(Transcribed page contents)
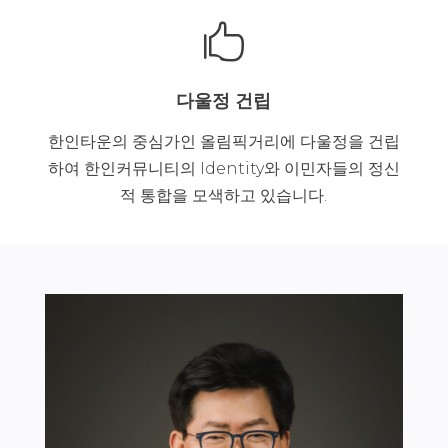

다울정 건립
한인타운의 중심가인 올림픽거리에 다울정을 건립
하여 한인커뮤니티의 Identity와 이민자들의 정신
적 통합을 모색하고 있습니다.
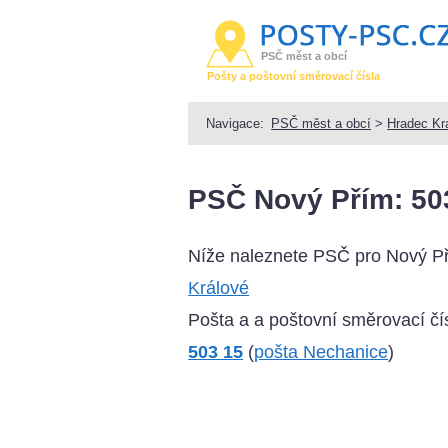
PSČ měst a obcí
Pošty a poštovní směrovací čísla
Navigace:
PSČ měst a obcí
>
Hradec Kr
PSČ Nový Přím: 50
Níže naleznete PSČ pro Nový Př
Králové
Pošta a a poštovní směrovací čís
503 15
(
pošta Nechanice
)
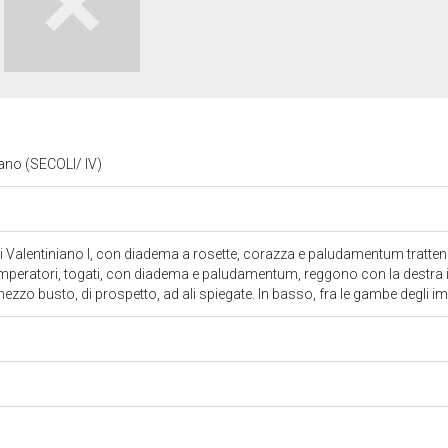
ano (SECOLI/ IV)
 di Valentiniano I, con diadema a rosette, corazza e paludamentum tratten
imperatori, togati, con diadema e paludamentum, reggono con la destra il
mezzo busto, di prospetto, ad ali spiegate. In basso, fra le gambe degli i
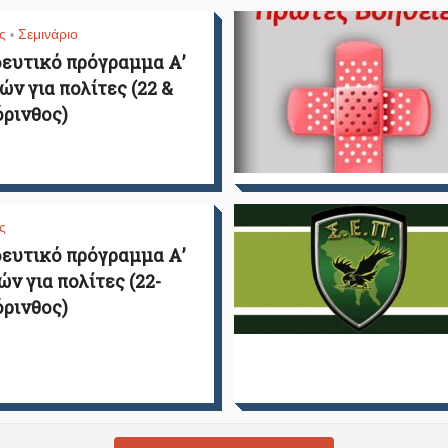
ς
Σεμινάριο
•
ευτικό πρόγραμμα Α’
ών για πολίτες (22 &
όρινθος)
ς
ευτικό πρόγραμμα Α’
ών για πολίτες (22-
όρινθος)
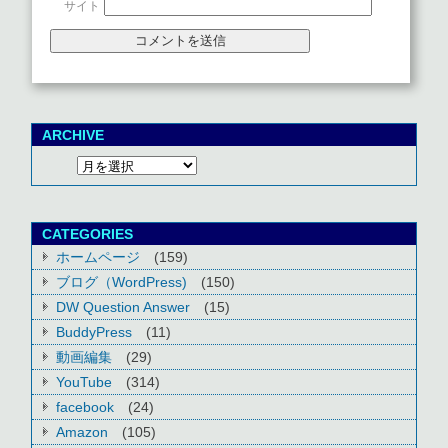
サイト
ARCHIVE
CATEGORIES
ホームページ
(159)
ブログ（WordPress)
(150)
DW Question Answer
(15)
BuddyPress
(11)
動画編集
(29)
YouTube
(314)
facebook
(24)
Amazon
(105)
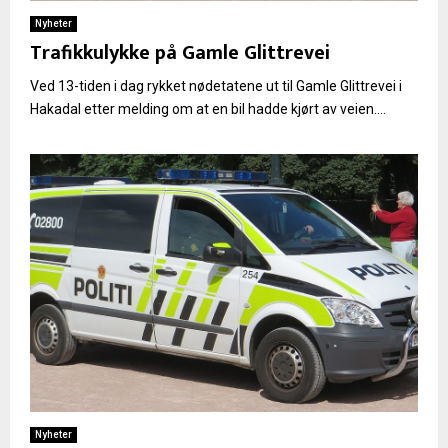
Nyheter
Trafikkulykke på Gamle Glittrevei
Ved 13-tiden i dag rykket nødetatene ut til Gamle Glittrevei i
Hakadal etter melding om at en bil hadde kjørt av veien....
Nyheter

- [Exercise description]
Wherever a line above contains "diadema", copy that line.

- [Output of the task]
 di Valentiniano I, con diadema a rosette, corazza e paludamentum tratten
imperatori, togati, con diadema e paludamentum, reggono con la destra il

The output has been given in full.